池井戸アオにとって、この日七体目の獲物だった。
「次はお前がやってみろ」
「まだちょっと自信ないな……」
後退りした瀬古ミドリのヘッドプロテクターをコンと叩く。
「研修医だってな、いつかは執刀するんだぞ」
「……背後を守ってよね」
グローブの親指が立つのを確認し、彼女は先頭を歩き出した。
由布岳から吹き下ろす風がミドリの睫毛とアオの無精髭を震わせる。金木犀の香りに気づく余裕は彼女にはない。
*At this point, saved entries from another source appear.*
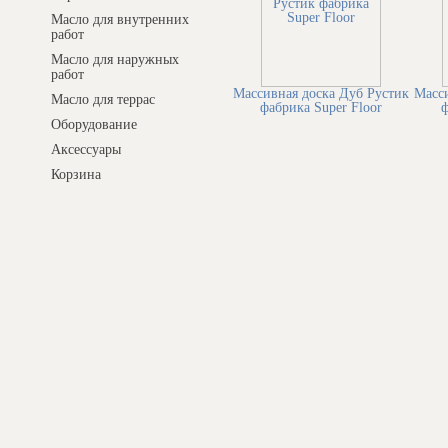
Масло для внутренних
работ
Масло для наружных
работ
Массивная доска Дуб Рустик
Масси
Масло для террас
фабрика Super Floor
ф
Оборудование
Аксессуары
Корзина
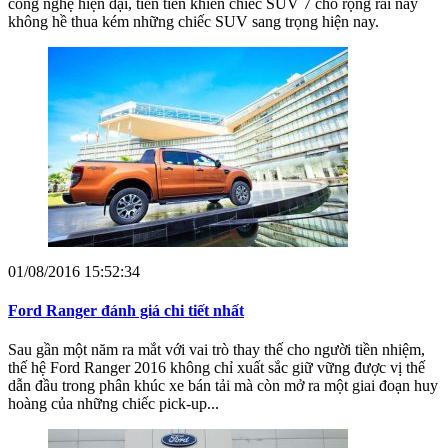
công nghệ hiện đại, tiên tiến khiến chiếc SUV 7 chỗ rộng rãi này
không hề thua kém những chiếc SUV sang trọng hiện nay.
01/08/2016 15:52:34
Ford Ranger đánh giá chi tiết nhất
Sau gần một năm ra mắt với vai trò thay thế cho người tiền nhiệm,
thế hệ Ford Ranger 2016 không chỉ xuất sắc giữ vững được vị thế
dẫn đầu trong phân khúc xe bán tải mà còn mở ra một giai đoạn huy
hoàng của những chiếc pick-up...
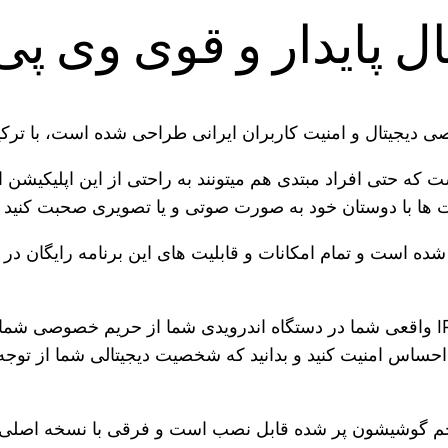
پایدار و قوی وی پی ان pn
 دیجیتال و امنیت کاربران ایرانی طراحی شده است، با ترکیب
که حتی افراد مبتدی هم میتونند به راحتی از این اپلیکیشن ا
عت ها با دوستان خود به صورت صوتی و یا تصویری صحبت کنید 
 شده است و تمام امکانات و قابلیت های این برنامه رایگان در 
شبکه های تونل VPN ایمن ما با پنهان کردن آدرس IP واقعی شما در دستگاه اندرویدی ش
اپ‌ها احساس امنیت کنید و بدانید که شخصیت دیجیتالی شما از 
 گوشیشون پر شده قابل نصب است و فرقی با نسخه اصلی ندا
大分川の先に広がる住宅街。民家を覗き込んだ時、それが現れた。
侵略者は生垣を乗り越え、アスファルトを滑るように移動する。半弧を描いてミドリの背後を取り、八本足の前四本を持ち上げた。頭部の口吻は激しく屹立している。アオが駆け出す。が、間に合わない。四本の足がミドリを抱く。直後、侵入者の頭部が振動した。逆手にした戦斧の柄の一撃だ。わずかな空隙を得たミドリが舞うように戦斧を振う。四本とも散るように地に落ちた。アオが後背胸部を横に裂き、侵略者は上体を逸らした。ミドリは跳ね、全体重をのせた一撃で頭部を叩き割った。
「守るって約束したじゃん」
口を尖らせるミドリ。クリーナー部隊が処理を開始する。
侵略者は温泉水のなかでたちまち形を失っていく。この異生物が現れてから人類はその居住地を追われ、数を減らしている。ところが彼らがその多すぎる足を踏み入れない地域があった。温泉街だ。
「結果、守る必要がなかったって話だ」
突如、東の空が爆音を轟かせた。貨物列車が空を貫くような大気の振動が、ふたりのプロテクター内部の温泉水循環チューブを共振させる。
別府グローバルタワーからの大陸間弾道温泉弾による支援砲撃が始まったのだ。